Tipton Pool Builders offer how to hire a swimming pool contractor tips
Swimming pools are a major investment. They are an investment in money to have it constructed, money to keep it operational and time spent cleaning it and for the initial construction part of the project. Because a swimming pool installation project can run in the tens of thousands or even hundreds of thousands of dollars, you need to make certain you not only know what you want, how you will use the pool, but more importantly who will build it. Your pool contractor can make or break your project and can make it an enjoyable experience — if you choose wisely.

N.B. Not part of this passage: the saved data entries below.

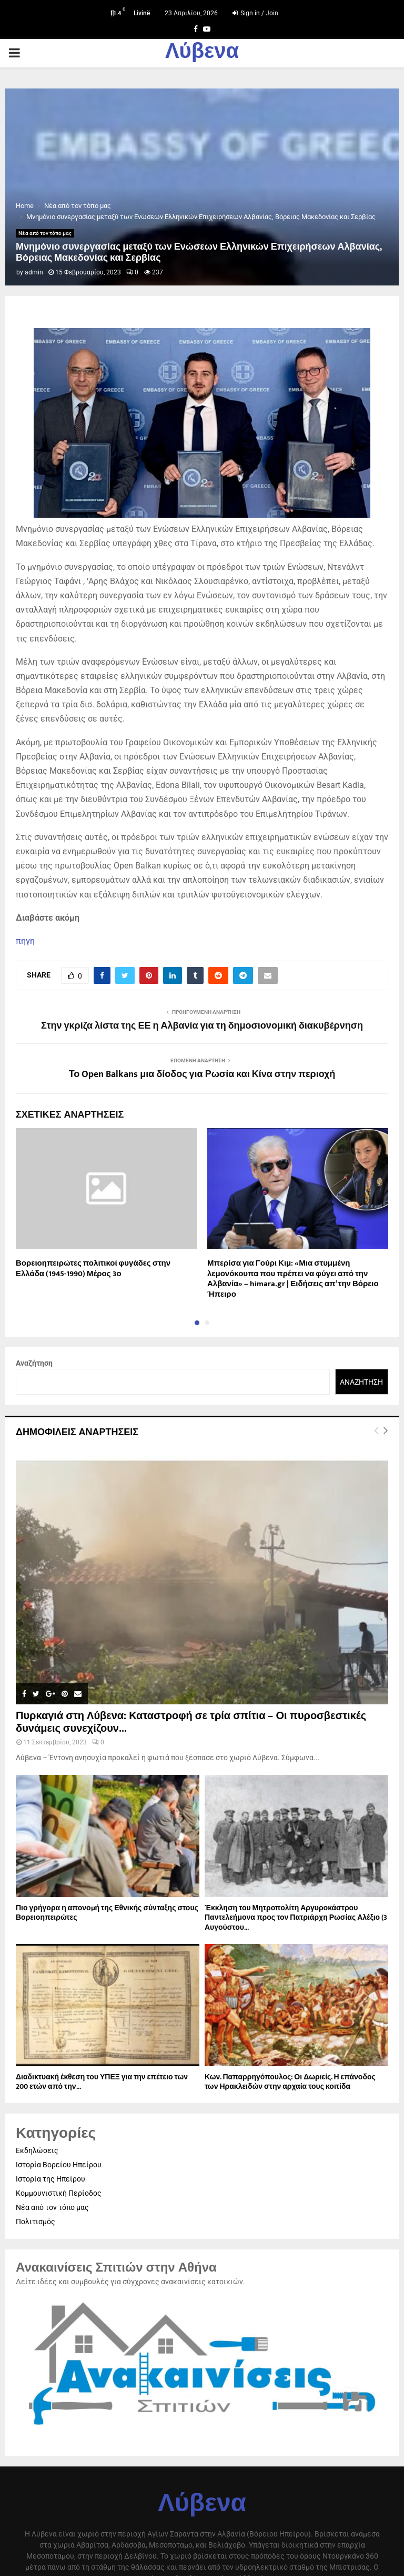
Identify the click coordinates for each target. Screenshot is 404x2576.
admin (34, 272)
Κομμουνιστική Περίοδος (59, 2193)
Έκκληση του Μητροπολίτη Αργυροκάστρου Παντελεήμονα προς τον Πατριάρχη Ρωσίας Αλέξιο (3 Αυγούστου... (296, 1917)
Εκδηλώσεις (37, 2150)
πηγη (25, 941)
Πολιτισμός (35, 2221)
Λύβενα (202, 53)
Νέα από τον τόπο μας (45, 233)
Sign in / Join (255, 13)
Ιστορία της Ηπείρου (50, 2179)
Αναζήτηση (34, 1363)
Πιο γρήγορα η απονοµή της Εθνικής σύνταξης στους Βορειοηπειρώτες (107, 1912)
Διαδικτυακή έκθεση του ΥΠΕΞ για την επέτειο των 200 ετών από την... (102, 2082)
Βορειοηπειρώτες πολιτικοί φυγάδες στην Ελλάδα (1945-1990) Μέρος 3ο (93, 1268)
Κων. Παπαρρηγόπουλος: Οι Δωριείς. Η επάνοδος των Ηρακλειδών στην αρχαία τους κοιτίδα (290, 2082)
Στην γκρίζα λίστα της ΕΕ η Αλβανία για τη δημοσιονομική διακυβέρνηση (202, 1026)
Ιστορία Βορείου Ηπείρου (59, 2164)
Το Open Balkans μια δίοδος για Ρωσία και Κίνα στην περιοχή (202, 1074)
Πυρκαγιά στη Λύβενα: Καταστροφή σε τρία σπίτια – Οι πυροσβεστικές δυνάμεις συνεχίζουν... (191, 1722)
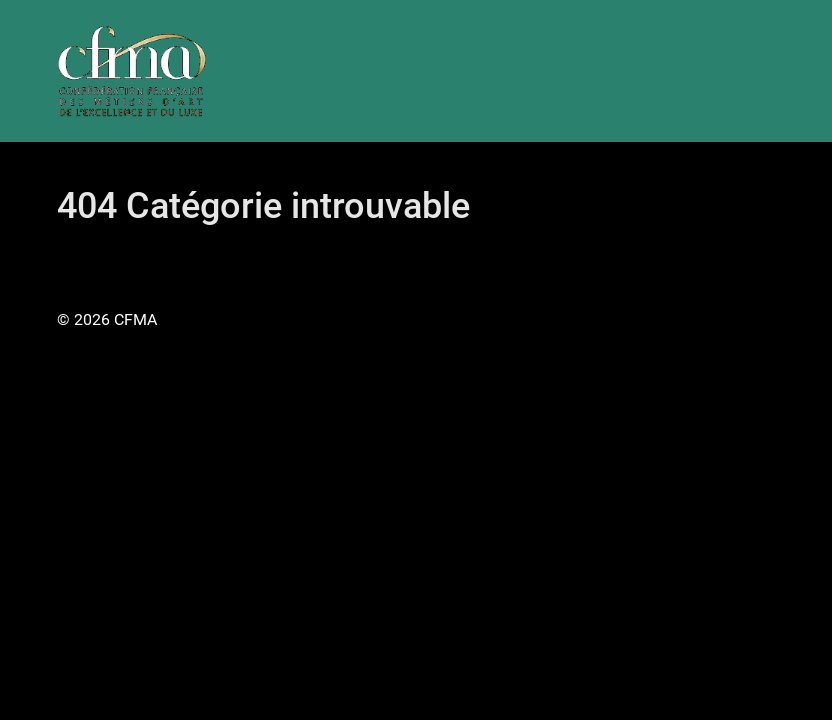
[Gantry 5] (132, 71)
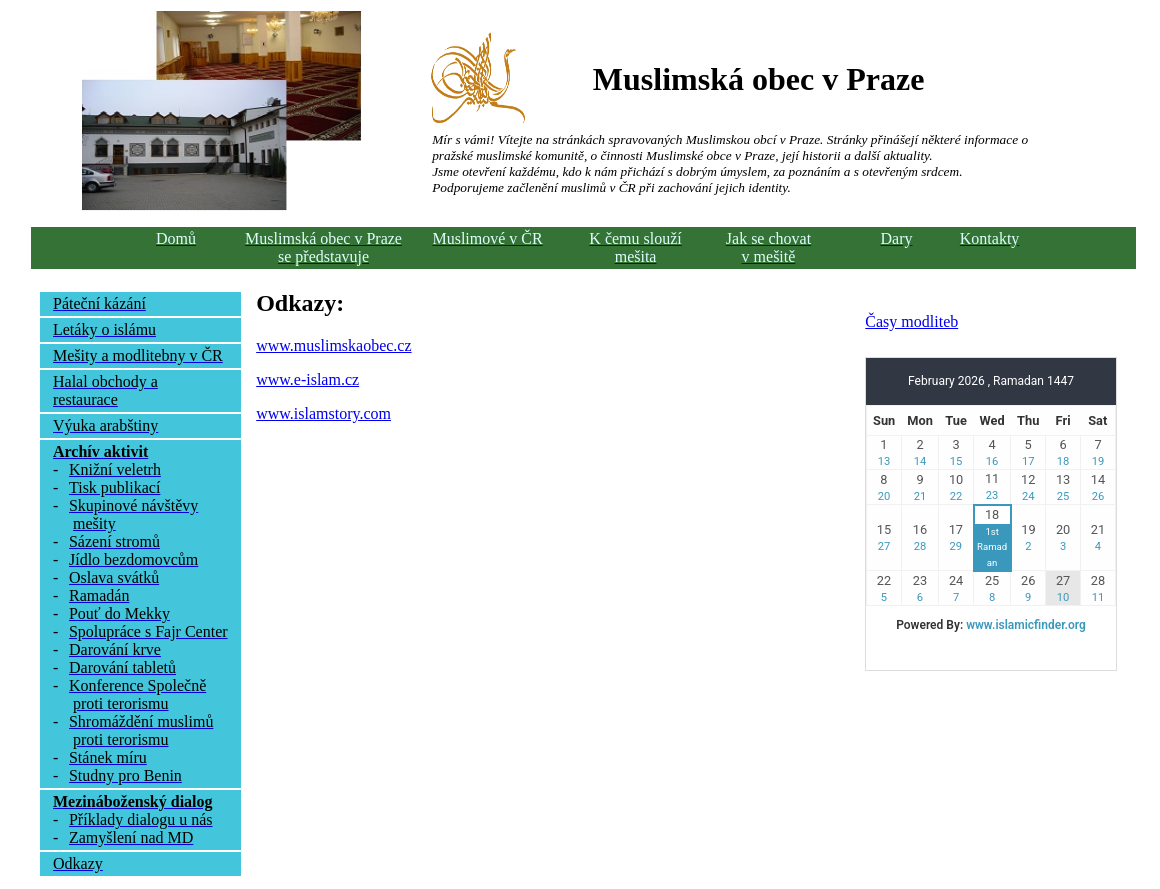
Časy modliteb (911, 321)
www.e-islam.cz (307, 379)
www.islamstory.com (323, 413)
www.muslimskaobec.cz (333, 345)
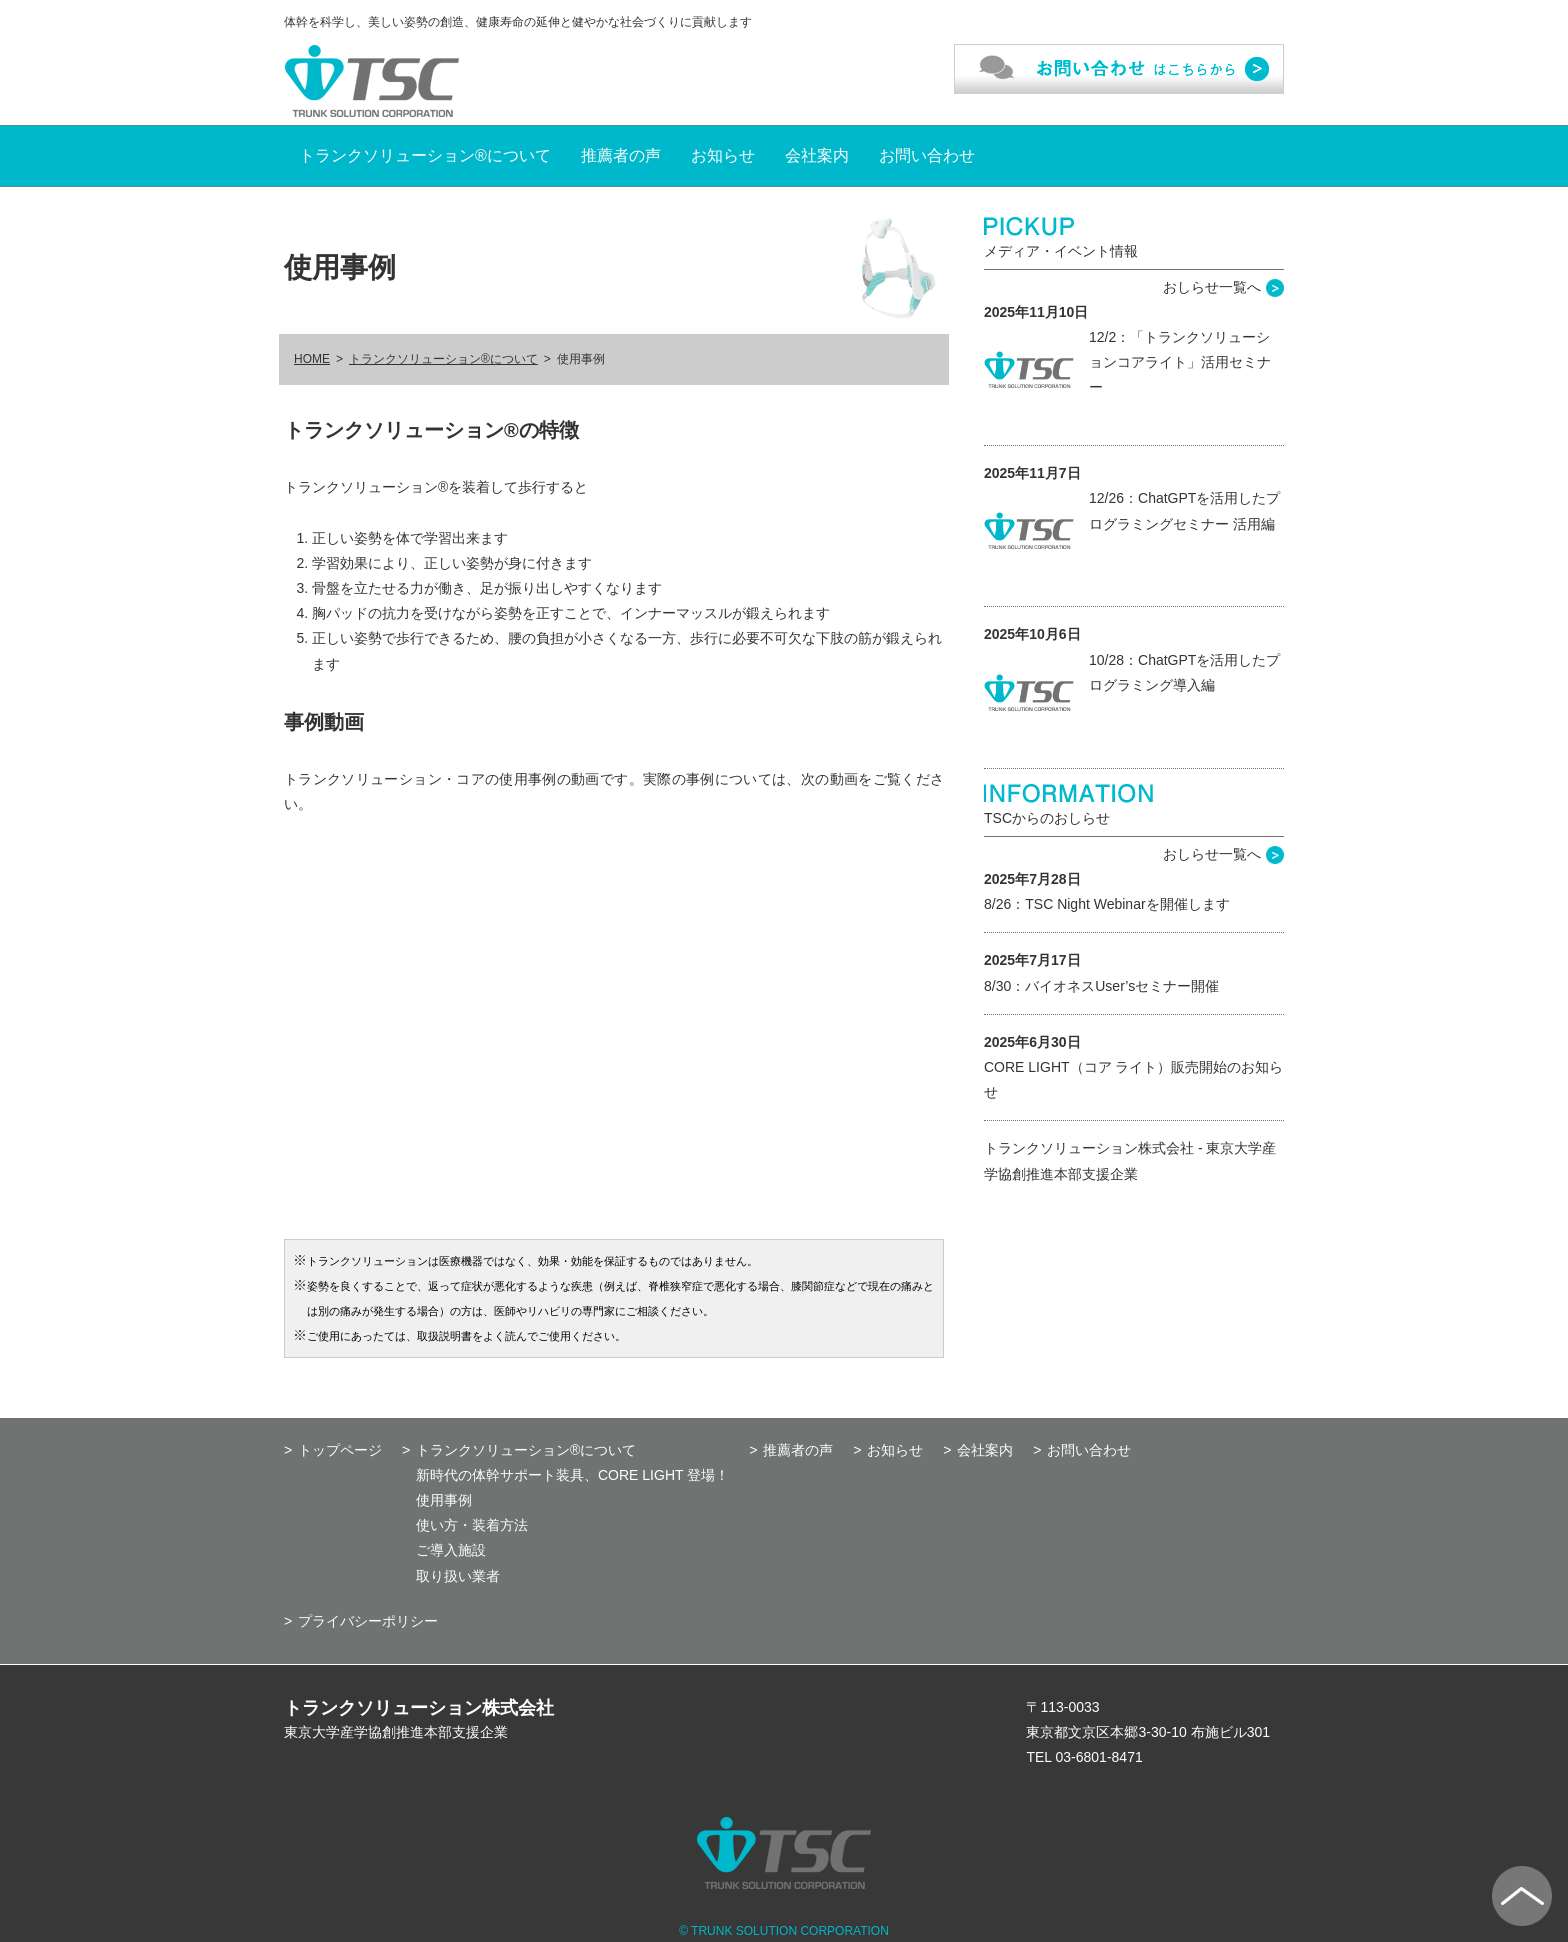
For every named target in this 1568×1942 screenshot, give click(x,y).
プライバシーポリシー (368, 1621)
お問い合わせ (927, 155)
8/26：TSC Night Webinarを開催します (1107, 904)
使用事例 (444, 1500)
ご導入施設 (451, 1550)
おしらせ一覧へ (1212, 287)
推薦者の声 (621, 155)
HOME (312, 359)
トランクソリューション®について (425, 155)
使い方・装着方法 (472, 1525)
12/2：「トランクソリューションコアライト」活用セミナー (1180, 362)
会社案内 (817, 155)
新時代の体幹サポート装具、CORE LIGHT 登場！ (572, 1475)
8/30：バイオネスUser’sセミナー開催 (1101, 986)
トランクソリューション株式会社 (419, 1708)
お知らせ (723, 155)
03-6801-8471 (1099, 1757)
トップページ (340, 1450)
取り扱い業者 (458, 1576)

The swimming pool contractors from Tipton Pools share this list of seven items that you will want to have on a checklist when you are hiring a swimming pool contractor for your family’s project:
- Check out the pool builder’s website. Use that as your jumping off point when you’re narrowing down your pool contractor choices. Check their credentials. Make note of the projects they have completed; browse their photo gallery. Ask how long they’ve been in business and whether they hold any professional certifications.
- Ask for names, phone numbers and addresses of former clients with whom you can connect. A quality pool contractor will let you have access to this information.
- Visit the pool contractor’s showroom. Browse his portfolio and listen to how the builder and his employees interact with one another and with other clients.
- Get everything in writing; especially as it relates to building materials, prices, warranties, time lines, follow up, landscaping and what will go into the overall pool construction package.
- Don’t work with a pool contractor who makes you feel pressured to sign the contract right now! If there is anything you don’t understand, ask him to explain it to you until you are clear.
- Is he a member of any trade organizations? Does he have any online reviews for work he’s completed? Is he a member of the Better Business Bureau? Have there been any complaints filed against him?
- A contractor that asks for full payment up front is not someone with whom you want to work. A portion of the price of the contract up front is the typical way of doing business, full payment up front is not. The contract you sign should spell out the payment amounts and time frames.
Begin your swimming pool contractor search by asking friends and family who they used and what their experience was. Also, go with your gut. You will be spending a lot of time with your contractor and you want the relationship to be a pleasant, professional one.